Regardless of how well Meacham knows the tendencies of the Frogs’ best players, only time will tell whether that will influence the outcome of a game in which Kansas (1-5, 0-3) is a 37.5-point underdog.

Head coach David Beaty said he would be lying if he claimed Meacham’s understanding of this week’s opponent had no impact.

“The thing about guys on your team, sometimes you know too much. If you just watch a guy on tape, you don't know anything about the way they conduct their life and the things off the field, and those things can kind of blur you when you're with them all the time. But when you don't see any of that and you just see them playing, you just see a super player,” Beaty said. “So there are some things that you can learn when you have actual relationships with people and, you know, the hard thing for us is just about every one of them that are playing, (Meacham’s) evaluation is that they're really good. I mean, he likes a lot of those kids, because he recruited a lot of them and they built a good team there.”

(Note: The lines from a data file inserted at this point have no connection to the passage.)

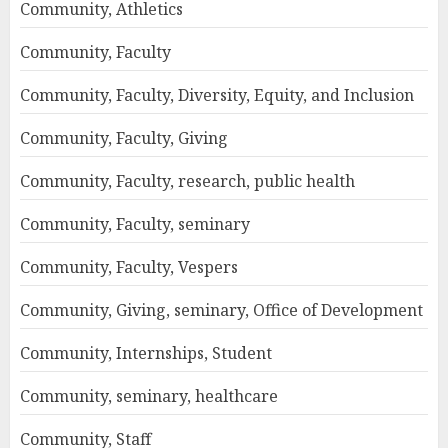
Community, Athletics
Community, Faculty
Community, Faculty, Diversity, Equity, and Inclusion
Community, Faculty, Giving
Community, Faculty, research, public health
Community, Faculty, seminary
Community, Faculty, Vespers
Community, Giving, seminary, Office of Development
Community, Internships, Student
Community, seminary, healthcare
Community, Staff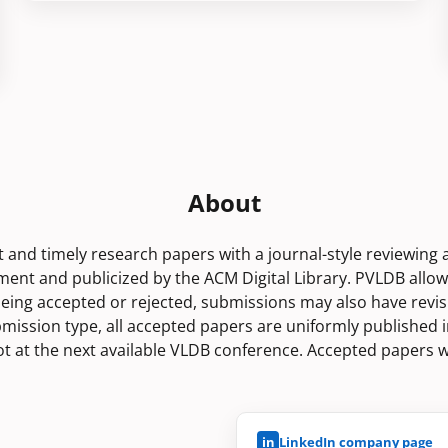
About
rt and timely research papers with a journal-style reviewing
nt and publicized by the ACM Digital Library. PVLDB allo
being accepted or rejected, submissions may also have revis
bmission type, all accepted papers are uniformly published i
lot at the next available VLDB conference. Accepted papers w
in
LinkedIn company page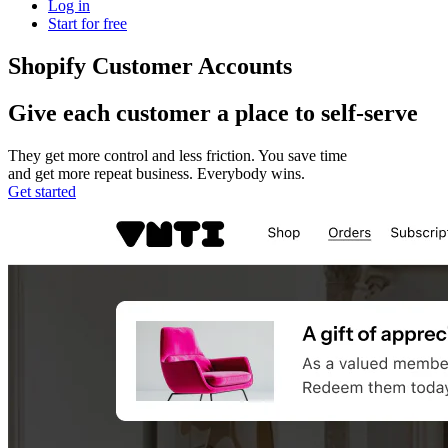
Log in
Start for free
Shopify Customer Accounts
Give each customer a place to self-serve
They get more control and less friction. You save time
and get more repeat business. Everybody wins.
Get started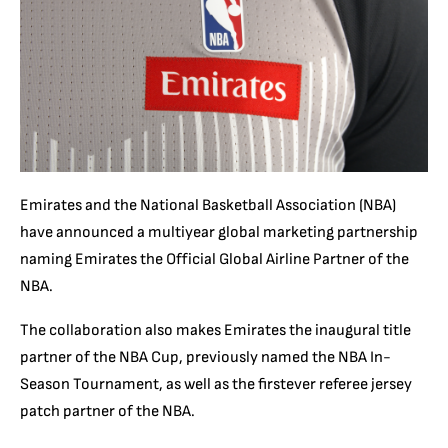
Emirates and the National Basketball Association (NBA)
have announced a multiyear global marketing partnership
naming Emirates the Official Global Airline Partner of the
NBA.
The collaboration also makes Emirates the inaugural title
partner of the NBA Cup, previously named the NBA In-
Season Tournament, as well as the firstever referee jersey
patch partner of the NBA.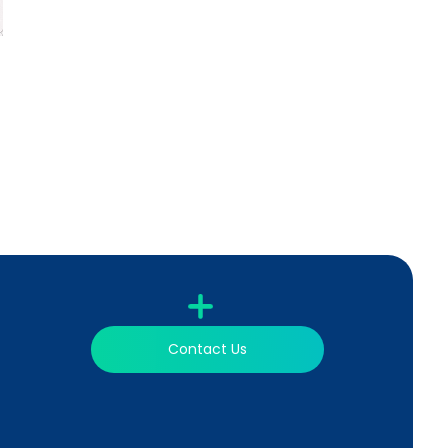
Contact Us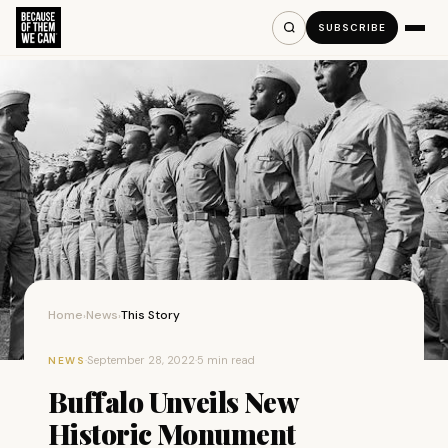
SUBSCRIBE
Home
News
This Story
›
›
·
September 28, 2022
·
5 min read
NEWS
Buffalo Unveils New
Historic Monument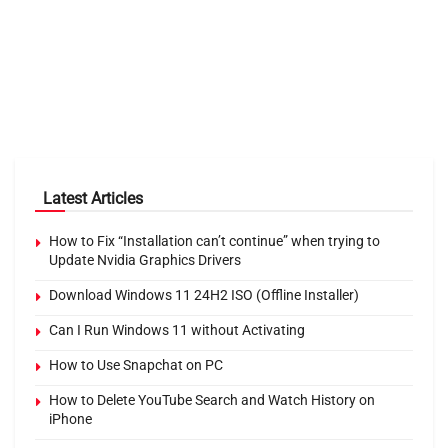
Latest Articles
How to Fix “Installation can’t continue” when trying to
Update Nvidia Graphics Drivers
Download Windows 11 24H2 ISO (Offline Installer)
Can I Run Windows 11 without Activating
How to Use Snapchat on PC
How to Delete YouTube Search and Watch History on
iPhone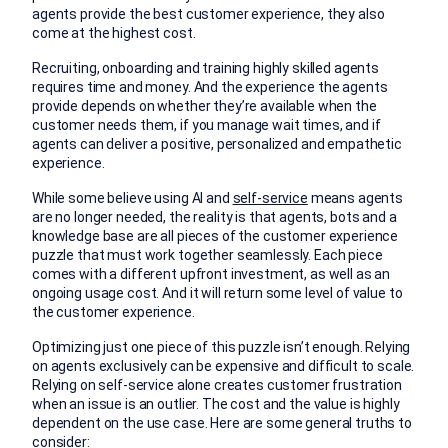
agents provide the best customer experience, they also
come at the highest cost.
Recruiting, onboarding and training highly skilled agents
requires time and money. And the experience the agents
provide depends on whether they’re available when the
customer needs them, if you manage wait times, and if
agents can deliver a positive, personalized and empathetic
experience.
While some believe using AI and
self-service
means agents
are no longer needed, the reality is that agents, bots and a
knowledge base are all pieces of the customer experience
puzzle that must work together seamlessly. Each piece
comes with a different upfront investment, as well as an
ongoing usage cost. And it will return some level of value to
the customer experience.
Optimizing just one piece of this puzzle isn’t enough. Relying
on agents exclusively can be expensive and difficult to scale.
Relying on self-service alone creates customer frustration
when an issue is an outlier. The cost and the value is highly
dependent on the use case. Here are some general truths to
consider: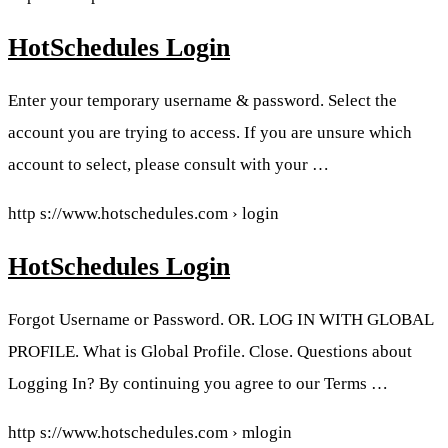
HotSchedules Login
Enter your temporary username & password. Select the
account you are trying to access. If you are unsure which
account to select, please consult with your …
http s://www.hotschedules.com › login
HotSchedules Login
Forgot Username or Password. OR. LOG IN WITH GLOBAL
PROFILE. What is Global Profile. Close. Questions about
Logging In? By continuing you agree to our Terms …
http s://www.hotschedules.com › mlogin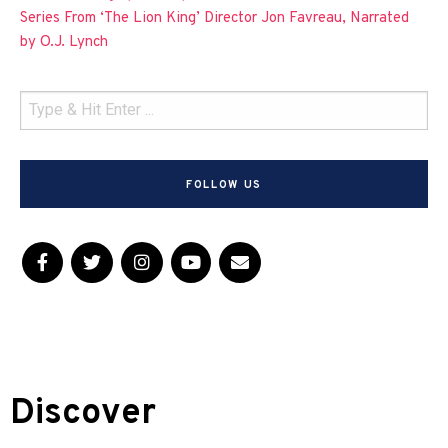
Series From ‘The Lion King’ Director Jon Favreau, Narrated
by O.J. Lynch
FOLLOW US
Discover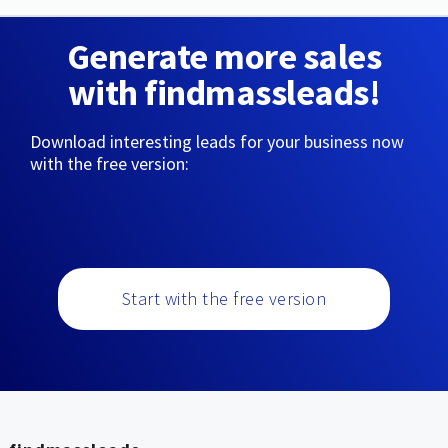
Generate more sales
with findmassleads!
Download interesting leads for your business now
with the free version:
Start with the free version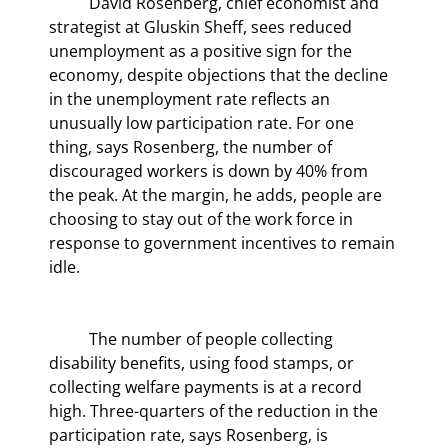
	David Rosenberg, chief economist and 
strategist at Gluskin Sheff, sees reduced 
unemployment as a positive sign for the 
economy, despite objections that the decline 
in the unemployment rate reflects an 
unusually low participation rate. For one 
thing, says Rosenberg, the number of 
discouraged workers is down by 40% from 
the peak. At the margin, he adds, people are 
choosing to stay out of the work force in 
response to government incentives to remain 
idle.
	The number of people collecting 
disability benefits, using food stamps, or 
collecting welfare payments is at a record 
high. Three-quarters of the reduction in the 
participation rate, says Rosenberg, is 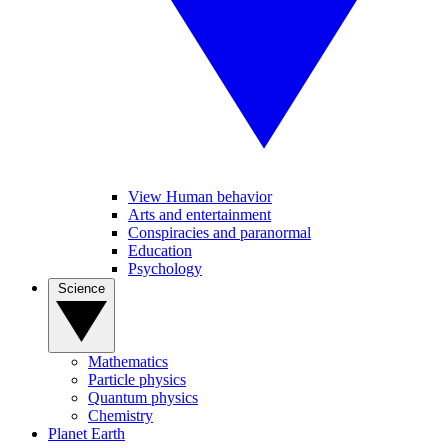
View Human behavior
Arts and entertainment
Conspiracies and paranormal
Education
Psychology
Science
Mathematics
Particle physics
Quantum physics
Chemistry
Planet Earth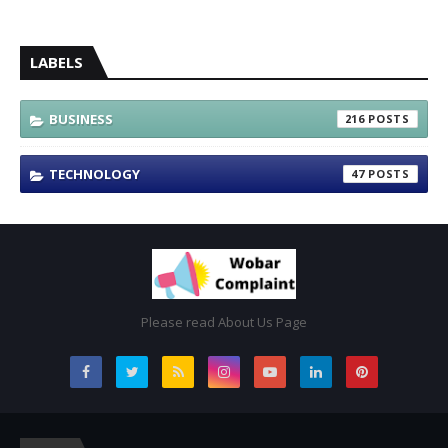
LABELS
BUSINESS
216
TECHNOLOGY
47
Please read About Us Page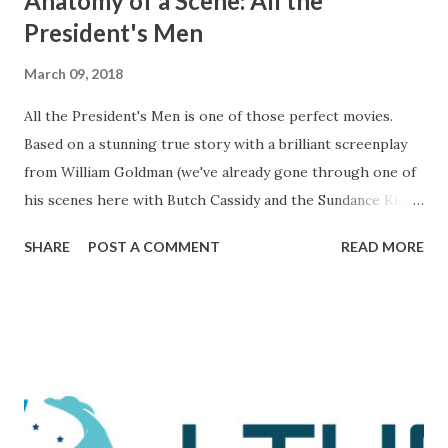
Anatomy of a Scene: All the
President's Men
March 09, 2018
All the President's Men is one of those perfect movies.
Based on a stunning true story with a brilliant screenplay
from William Goldman (we've already gone through one of
his scenes here with Butch Cassidy and the Sundance Kid ),
it's a movie that brings all of the elements of character,
SHARE
POST A COMMENT
READ MORE
plot, and drama together in a way that makes me really love
and admire it. The scene I want to go through is one that
comes during a particularly trying time in the film. For
those unaware, this film tells the tale of Woodward and
Bernstein, the Washington Post reporters who cracked
the Watergate story. And now, looking back on it, it all feels
like one big victory, but it was marked by a number of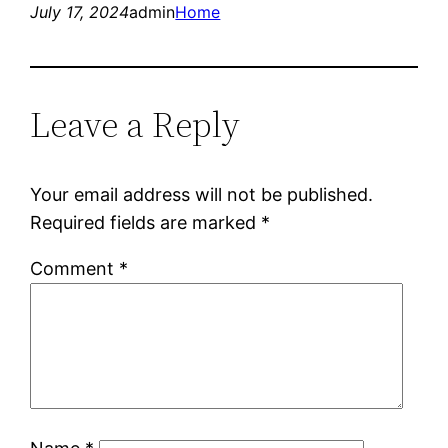
July 17, 2024
admin
Home
Leave a Reply
Your email address will not be published.
Required fields are marked
*
Comment
*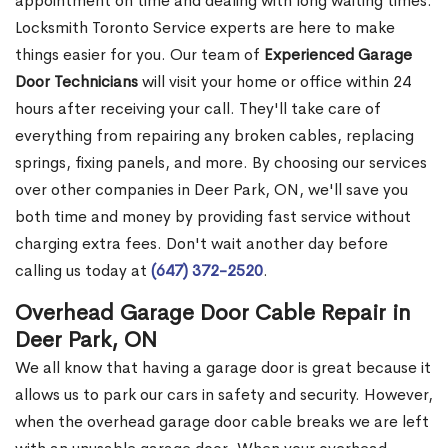
appointment on time and dealing with long waiting times.
Locksmith Toronto Service experts are here to make
things easier for you. Our team of
Experienced Garage
Door Technicians
will visit your home or office within 24
hours after receiving your call. They'll take care of
everything from repairing any broken cables, replacing
springs, fixing panels, and more. By choosing our services
over other companies in Deer Park, ON, we'll save you
both time and money by providing fast service without
charging extra fees. Don't wait another day before
calling us today at
(647) 372-2520
.
Overhead Garage Door Cable Repair in
Deer Park, ON
We all know that having a garage door is great because it
allows us to park our cars in safety and security. However,
when the overhead garage door cable breaks we are left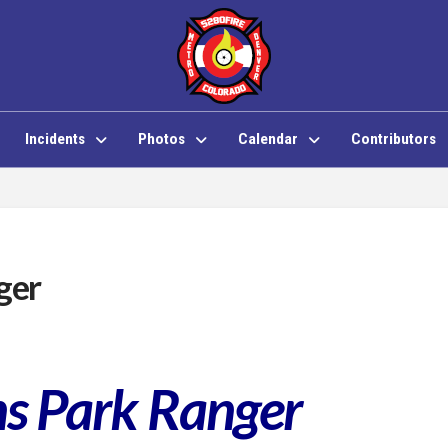
Incidents
Photos
Calendar
Contributors
ger
ins Park Ranger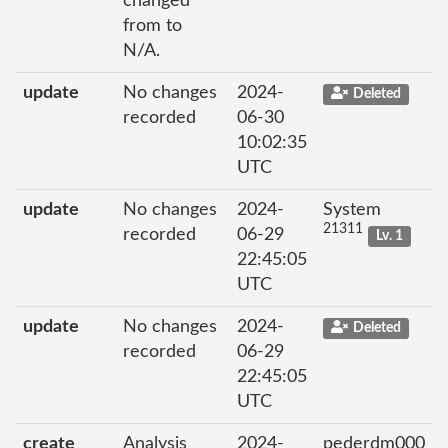
changed
from to
N/A.
update
No changes
2024-
Deleted
recorded
06-30
10:02:35
UTC
update
No changes
2024-
System
21311
recorded
06-29
Lv. 1
22:45:05
UTC
update
No changes
2024-
Deleted
recorded
06-29
22:45:05
UTC
create
Analysis
2024-
pederdm000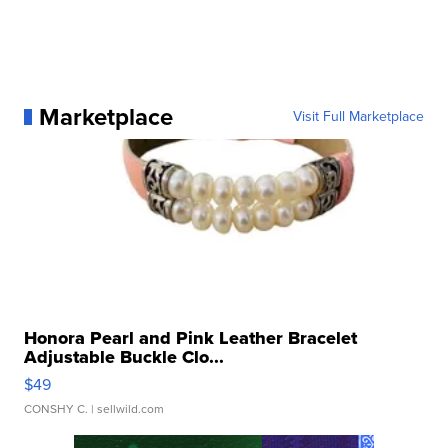
Marketplace
Visit Full Marketplace
Honora Pearl and Pink Leather Bracelet
Adjustable Buckle Clo...
$49
CONSHY C.
| sellwild.com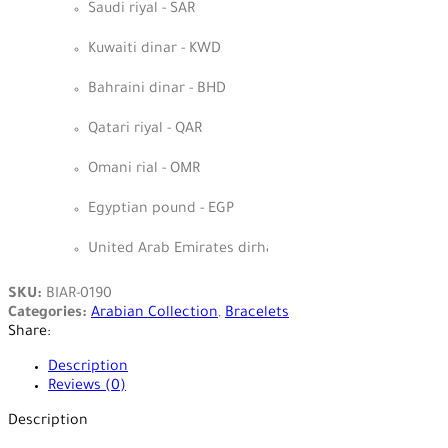
Saudi riyal - SAR
Kuwaiti dinar - KWD
Bahraini dinar - BHD
Qatari riyal - QAR
Omani rial - OMR
Egyptian pound - EGP
United Arab Emirates dirham - AED
SKU:
BIAR-0190
Categories:
Arabian Collection
,
Bracelets
Share:
Description
Reviews (0)
Description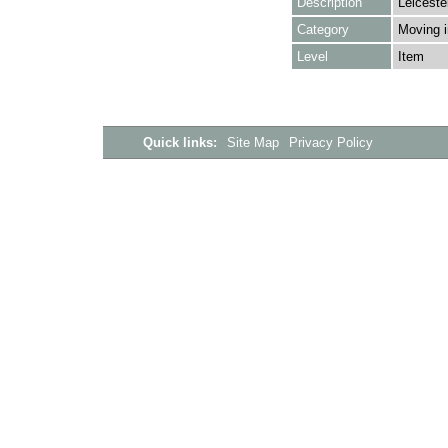
Description
Leiceste
Category
Moving i
Level
Item
Quick links:
Site Map
Privacy Policy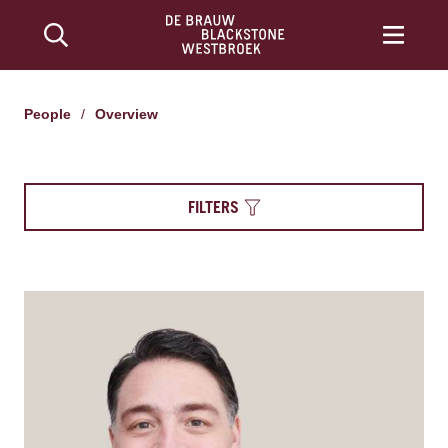
People
/
Overview
FILTERS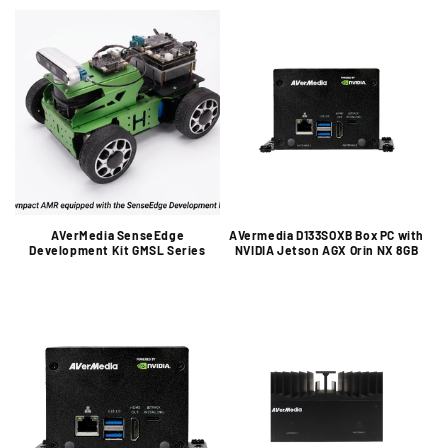
o
n
:
AVerMedia SenseEdge
AVermedia D133SOXB Box PC with
Development Kit GMSL Series
NVIDIA Jetson AGX Orin NX 8GB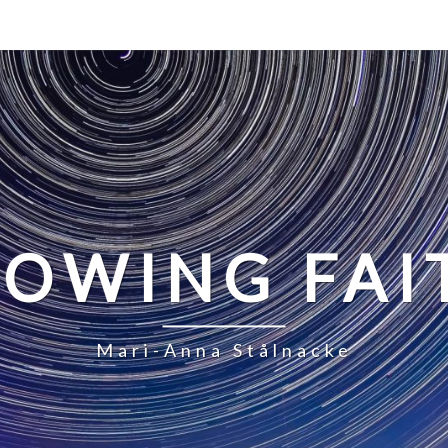
LOWING FAI
Mari-Anna Stålnacke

Even though Meacham spent three years working inside TCU’s Amon G. Carter Stadium, in Fort Worth, Texas, he said this week doesn’t feel any different for him.

“Just the next game. Now, I can let my mind go there and make it different, but I don’t do that,” Meacham said. “I just can’t. I can’t. It’s the same. It’s the next one. It’s the most important one because it’s the next one.”

It’s also a scenario he’s experienced before, when in 2015 the one-time Oklahoma State assistant returned to Stillwater, Okla., with the Horned Frogs. TCU put up 663 yards of offense but suffered its first of two losses that season on a day quarterback Trevone Boykin threw four interceptions.

Missing Ribordy

While discussing KU’s fruitless offensive showing at Iowa State this past weekend, Meacham called it the “worst I’ve ever seen” in his 26 years of coaching. KU’s Air Raid coordinator often referenced how much the team missed injured starting center Mesa Ribordy in the shutout loss that netted a meager 106 yards.

“The thing about losing a center is he’s the quarterback of all the calls they make up front. And there’s confidence that bleeds from the inside out,” Meacham said. “Your guards, when they’re next to him, they play a little bit better. And same thing, it makes the tackles better.”

Beaty said earlier this week Ribordy will be a game-time decision for the TCU game. Asked whether he is preparing as if Ribordy won’t play, Meacham replied: “I don’t know if I can answer that or not.”

Jacob Bragg started at center in Ribordy’s place at ISU.

Looking for recurring offensive issues that showed up on video from the loss in Ames, Iowa, Meacham said the blowout left coaches trying to determine what they can do differently at the point of attack, and identifying the strength of the O-line at this point.

“The overall theme of it was,” he said, “we’re just kind of beat up up front a little bit. We’re trying to figure that out.”

TCU defense

A week after the Kansas offense sputtered to 11 three-and-outs, it takes on a Frogs defense that this season has forced opponents to three-and-out on 33.8 percent of possessions. West Virginia is the only TCU opponent so far this season to get through a loss without a three-and-out.

On the year, the Horned Frogs have held every opponent below that team’s season scoring average. In Big 12 victories, TCU limited Oklahoma State (44.8 points) to 31, WVU (44.2) to 24 and Kansas State (31.7) to 6.

The Jayhawks average 24.7 points per game, worst in the Big 12.